### PROBLEM DESCRIPTION:
Word for word, restate each entry that appears below.

### RECORDS:
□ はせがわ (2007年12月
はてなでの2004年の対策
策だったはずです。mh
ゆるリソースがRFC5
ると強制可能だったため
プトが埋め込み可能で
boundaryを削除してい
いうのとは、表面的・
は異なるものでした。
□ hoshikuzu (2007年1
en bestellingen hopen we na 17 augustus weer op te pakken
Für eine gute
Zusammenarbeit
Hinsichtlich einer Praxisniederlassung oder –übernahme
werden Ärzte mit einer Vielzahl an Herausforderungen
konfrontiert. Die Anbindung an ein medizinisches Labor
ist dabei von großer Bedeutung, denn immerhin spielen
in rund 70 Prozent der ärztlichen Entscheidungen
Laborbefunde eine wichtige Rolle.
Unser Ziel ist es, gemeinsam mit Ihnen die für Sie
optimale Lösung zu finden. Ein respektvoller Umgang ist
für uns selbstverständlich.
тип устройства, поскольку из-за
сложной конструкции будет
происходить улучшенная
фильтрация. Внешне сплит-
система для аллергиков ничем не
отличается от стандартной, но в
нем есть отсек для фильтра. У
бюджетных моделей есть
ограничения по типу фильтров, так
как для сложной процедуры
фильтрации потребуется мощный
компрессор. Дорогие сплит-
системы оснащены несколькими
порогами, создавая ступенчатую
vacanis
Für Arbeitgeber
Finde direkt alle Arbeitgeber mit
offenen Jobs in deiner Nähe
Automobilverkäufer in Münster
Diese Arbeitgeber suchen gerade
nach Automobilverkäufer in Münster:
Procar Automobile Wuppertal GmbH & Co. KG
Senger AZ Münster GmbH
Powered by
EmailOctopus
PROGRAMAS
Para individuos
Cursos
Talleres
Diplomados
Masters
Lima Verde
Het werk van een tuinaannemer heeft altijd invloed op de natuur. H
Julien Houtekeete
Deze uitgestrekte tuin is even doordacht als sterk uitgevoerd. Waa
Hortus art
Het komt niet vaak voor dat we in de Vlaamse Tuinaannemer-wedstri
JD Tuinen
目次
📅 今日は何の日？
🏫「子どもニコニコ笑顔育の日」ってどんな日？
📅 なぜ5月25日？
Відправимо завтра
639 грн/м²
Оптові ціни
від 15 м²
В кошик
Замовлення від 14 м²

### EXERCISE RESPONSE:
□ はせがわ (2007年12月
はてなでの2004年の対策
策だったはずです。mh
ゆるリソースがRFC5
ると強制可能だったため
プトが埋め込み可能で
boundaryを削除してい
いうのとは、表面的・
は異なるものでした。
□ hoshikuzu (2007年1
en bestellingen hopen we na 17 augustus weer op te pakken
Für eine gute
Zusammenarbeit
Hinsichtlich einer Praxisniederlassung oder –übernahme
werden Ärzte mit einer Vielzahl an Herausforderungen
konfrontiert. Die Anbindung an ein medizinisches Labor
ist dabei von großer Bedeutung, denn immerhin spielen
in rund 70 Prozent der ärztlichen Entscheidungen
Laborbefunde eine wichtige Rolle.
Unser Ziel ist es, gemeinsam mit Ihnen die für Sie
optimale Lösung zu finden. Ein respektvoller Umgang ist
für uns selbstverständlich.
тип устройства, поскольку из-за
сложной конструкции будет
происходить улучшенная
фильтрация. Внешне сплит-
система для аллергиков ничем не
отличается от стандартной, но в
нем есть отсек для фильтра. У
бюджетных моделей есть
ограничения по типу фильтров, так
как для сложной процедуры
фильтрации потребуется мощный
компрессор. Дорогие сплит-
системы оснащены несколькими
порогами, создавая ступенчатую
vacanis
Für Arbeitgeber
Finde direkt alle Arbeitgeber mit
offenen Jobs in deiner Nähe
Automobilverkäufer in Münster
Diese Arbeitgeber suchen gerade
nach Automobilverkäufer in Münster:
Procar Automobile Wuppertal GmbH & Co. KG
Senger AZ Münster GmbH
Powered by
EmailOctopus
PROGRAMAS
Para individuos
Cursos
Talleres
Diplomados
Masters
Lima Verde
Het werk van een tuinaannemer heeft altijd invloed op de natuur. H
Julien Houtekeete
Deze uitgestrekte tuin is even doordacht als sterk uitgevoerd. Waa
Hortus art
Het komt niet vaak voor dat we in de Vlaamse Tuinaannemer-wedstri
JD Tuinen
目次
📅 今日は何の日？
🏫「子どもニコニコ笑顔育の日」ってどんな日？
📅 なぜ5月25日？
Відправимо завтра
639 грн/м²
Оптові ціни
від 15 м²
В кошик
Замовлення від 14 м²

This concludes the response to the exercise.